What you are asked to do:
In the data below, which lines contain "property"? List them by copying each one.

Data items
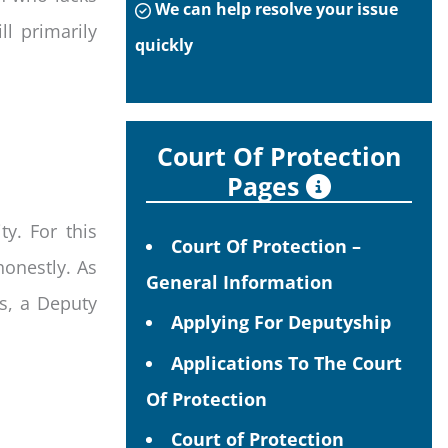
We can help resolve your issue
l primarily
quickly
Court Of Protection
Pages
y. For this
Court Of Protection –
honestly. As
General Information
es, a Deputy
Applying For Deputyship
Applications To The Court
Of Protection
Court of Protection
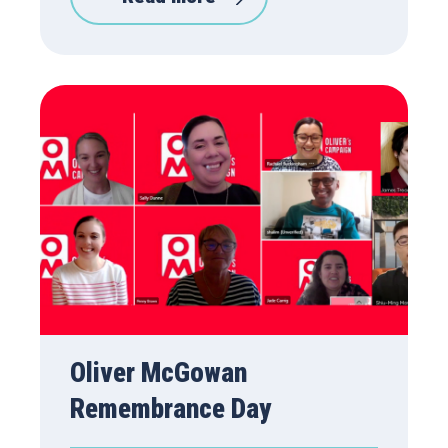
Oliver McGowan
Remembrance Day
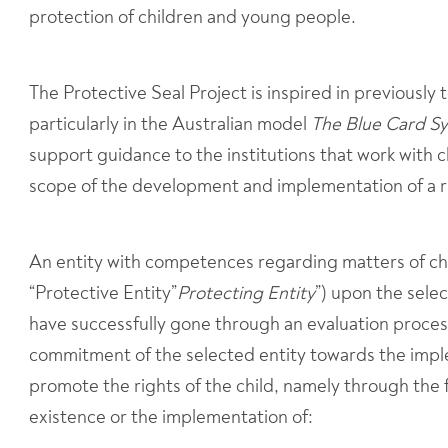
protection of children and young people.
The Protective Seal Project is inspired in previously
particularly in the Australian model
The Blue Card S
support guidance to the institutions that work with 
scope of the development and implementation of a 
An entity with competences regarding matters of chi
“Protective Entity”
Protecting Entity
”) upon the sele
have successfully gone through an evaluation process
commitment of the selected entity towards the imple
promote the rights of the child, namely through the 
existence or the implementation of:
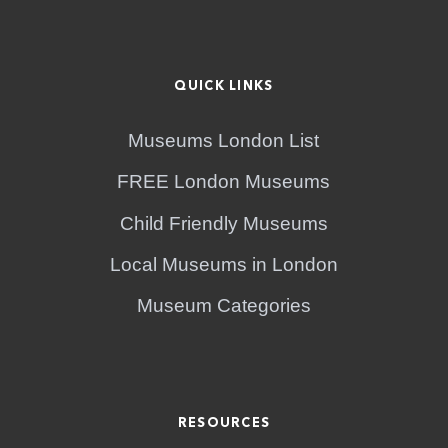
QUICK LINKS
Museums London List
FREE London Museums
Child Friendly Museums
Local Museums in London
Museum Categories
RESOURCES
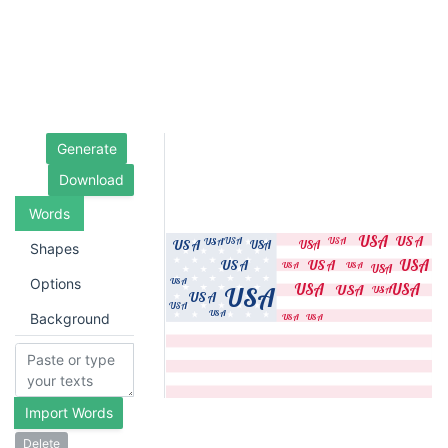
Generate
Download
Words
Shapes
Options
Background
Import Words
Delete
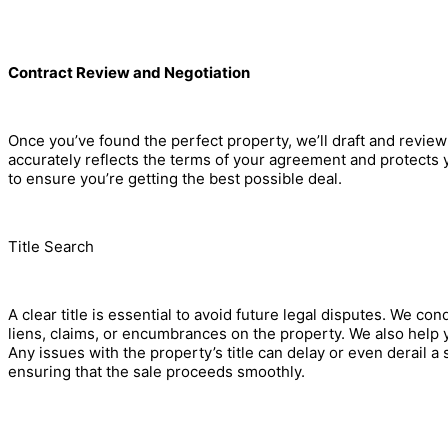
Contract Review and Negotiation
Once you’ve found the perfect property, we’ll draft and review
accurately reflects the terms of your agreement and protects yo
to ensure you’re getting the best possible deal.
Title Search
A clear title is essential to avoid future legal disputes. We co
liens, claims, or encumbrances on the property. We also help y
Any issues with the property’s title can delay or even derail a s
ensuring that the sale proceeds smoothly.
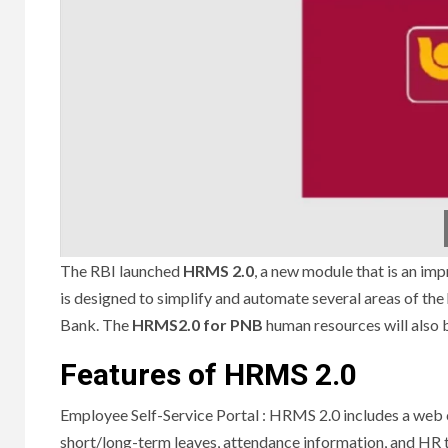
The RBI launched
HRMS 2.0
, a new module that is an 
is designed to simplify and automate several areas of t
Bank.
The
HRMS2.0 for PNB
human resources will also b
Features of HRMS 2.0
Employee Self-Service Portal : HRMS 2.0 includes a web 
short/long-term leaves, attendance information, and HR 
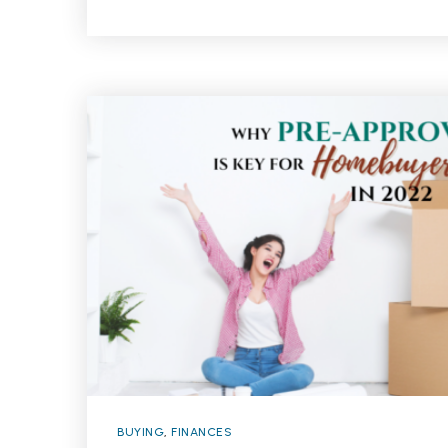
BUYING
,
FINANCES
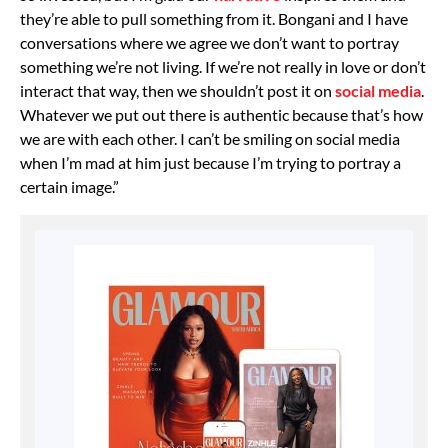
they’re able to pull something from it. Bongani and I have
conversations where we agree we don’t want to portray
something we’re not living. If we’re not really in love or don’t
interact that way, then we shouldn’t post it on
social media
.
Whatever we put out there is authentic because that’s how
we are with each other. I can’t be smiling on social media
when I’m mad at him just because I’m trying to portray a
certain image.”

Result:
Once you’ve found the perfect property, we’ll draft and review
liens, claims, or encumbrances on the property. We also help y
Any issues with the property’s title can delay or even derail a s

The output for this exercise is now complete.